ENTRIES SUPPLIED –
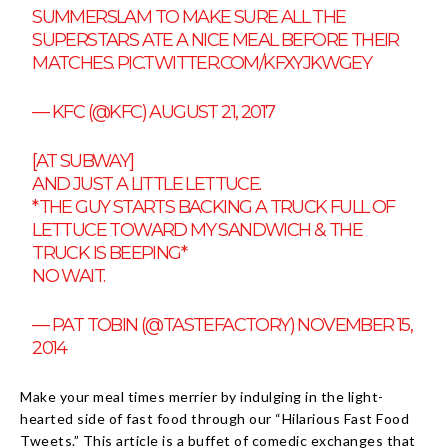
SUMMERSLAM TO MAKE SURE ALL THE
SUPERSTARS ATE A NICE MEAL BEFORE THEIR
MATCHES.
PIC.TWITTER.COM/KFXYJKWGEY
— KFC (@KFC)
AUGUST 21, 2017
[AT SUBWAY]
AND JUST A LITTLE LETTUCE.
*THE GUY STARTS BACKING A TRUCK FULL OF
LETTUCE TOWARD MY SANDWICH & THE
TRUCK IS BEEPING*
NO WAIT.
— PAT TOBIN (@TASTEFACTORY)
NOVEMBER 15,
2014
Make your meal times merrier by indulging in the light-
hearted side of fast food through our “Hilarious Fast Food
Tweets.” This article is a buffet of comedic exchanges that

WHAT NEEDS TO BE DONE – Would you return exactly, and only, the lines beginning at the one with "SUPERSTARS ATE A NICE MEAL BEFORE THEIR" and ending at the last line of the listing?

SOLUTION TO THIS EXERCISE –
SUPERSTARS ATE A NICE MEAL BEFORE THEIR
MATCHES.
PIC.TWITTER.COM/KFXYJKWGEY
— KFC (@KFC)
AUGUST 21, 2017
[AT SUBWAY]
AND JUST A LITTLE LETTUCE.
*THE GUY STARTS BACKING A TRUCK FULL OF
LETTUCE TOWARD MY SANDWICH & THE
TRUCK IS BEEPING*
NO WAIT.
— PAT TOBIN (@TASTEFACTORY)
NOVEMBER 15,
2014
Make your meal times merrier by indulging in the light-
hearted side of fast food through our “Hilarious Fast Food
Tweets.” This article is a buffet of comedic exchanges that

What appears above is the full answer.